## DATA
= = = =

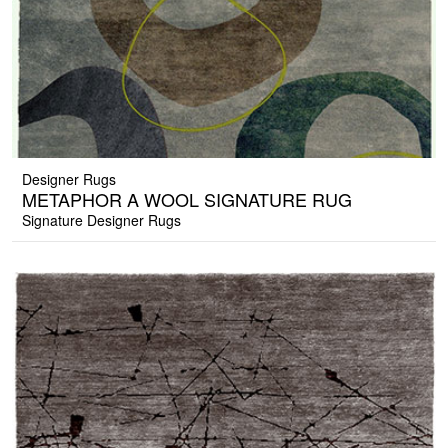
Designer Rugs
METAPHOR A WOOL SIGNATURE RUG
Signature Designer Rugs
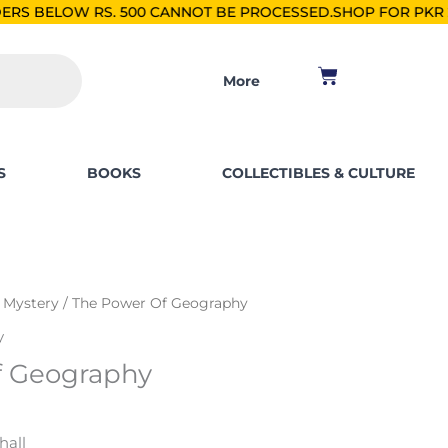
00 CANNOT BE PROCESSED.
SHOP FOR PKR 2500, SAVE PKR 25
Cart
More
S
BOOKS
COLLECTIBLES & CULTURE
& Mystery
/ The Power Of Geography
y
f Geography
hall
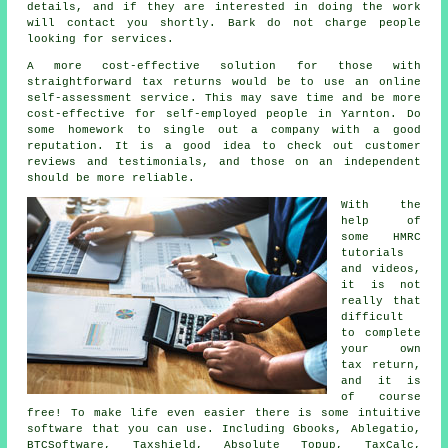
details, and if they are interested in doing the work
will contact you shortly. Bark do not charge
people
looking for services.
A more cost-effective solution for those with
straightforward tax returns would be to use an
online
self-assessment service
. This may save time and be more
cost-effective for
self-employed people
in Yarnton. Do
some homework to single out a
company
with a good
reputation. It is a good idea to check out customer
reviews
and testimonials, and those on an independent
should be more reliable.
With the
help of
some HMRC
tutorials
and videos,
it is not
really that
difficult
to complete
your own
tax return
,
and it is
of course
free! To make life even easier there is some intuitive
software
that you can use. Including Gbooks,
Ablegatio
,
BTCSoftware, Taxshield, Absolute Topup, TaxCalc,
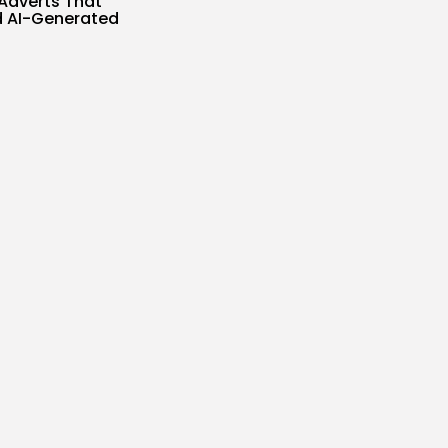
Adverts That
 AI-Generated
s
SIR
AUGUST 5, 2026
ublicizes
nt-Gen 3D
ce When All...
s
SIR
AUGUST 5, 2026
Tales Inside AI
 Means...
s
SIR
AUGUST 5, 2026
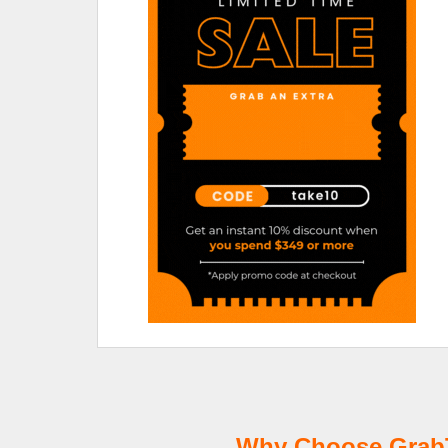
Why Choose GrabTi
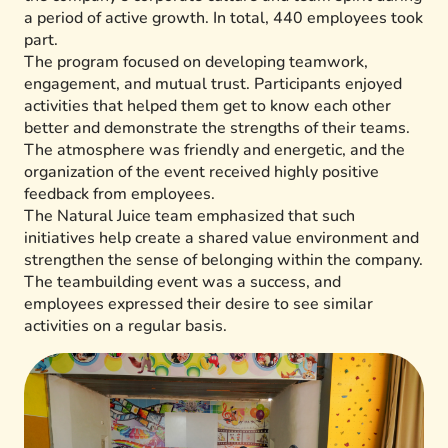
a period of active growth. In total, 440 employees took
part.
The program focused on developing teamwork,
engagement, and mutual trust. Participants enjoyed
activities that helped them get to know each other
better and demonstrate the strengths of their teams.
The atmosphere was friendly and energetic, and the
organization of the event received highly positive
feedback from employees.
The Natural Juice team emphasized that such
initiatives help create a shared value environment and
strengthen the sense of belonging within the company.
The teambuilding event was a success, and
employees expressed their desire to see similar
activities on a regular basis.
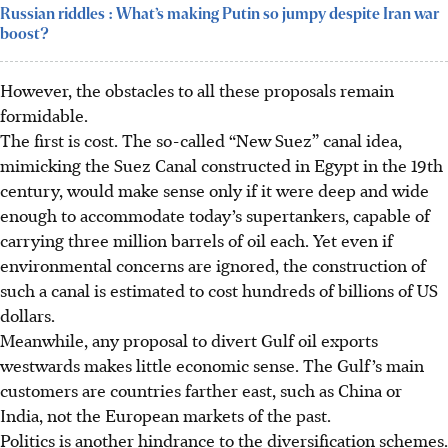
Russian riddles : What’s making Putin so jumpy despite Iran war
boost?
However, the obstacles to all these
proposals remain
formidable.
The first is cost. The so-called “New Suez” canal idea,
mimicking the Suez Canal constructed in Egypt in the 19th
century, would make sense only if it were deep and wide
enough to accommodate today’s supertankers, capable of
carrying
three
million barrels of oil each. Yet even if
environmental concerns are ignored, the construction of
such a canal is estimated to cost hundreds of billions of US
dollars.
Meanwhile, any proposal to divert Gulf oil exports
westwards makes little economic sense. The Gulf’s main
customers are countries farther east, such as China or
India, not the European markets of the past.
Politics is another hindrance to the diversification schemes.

= = = =

## EXERCISE DIRECTIONS
Only one number is wanted: how many lines of the listing above hold the word "some".

## ANSWER AREA
3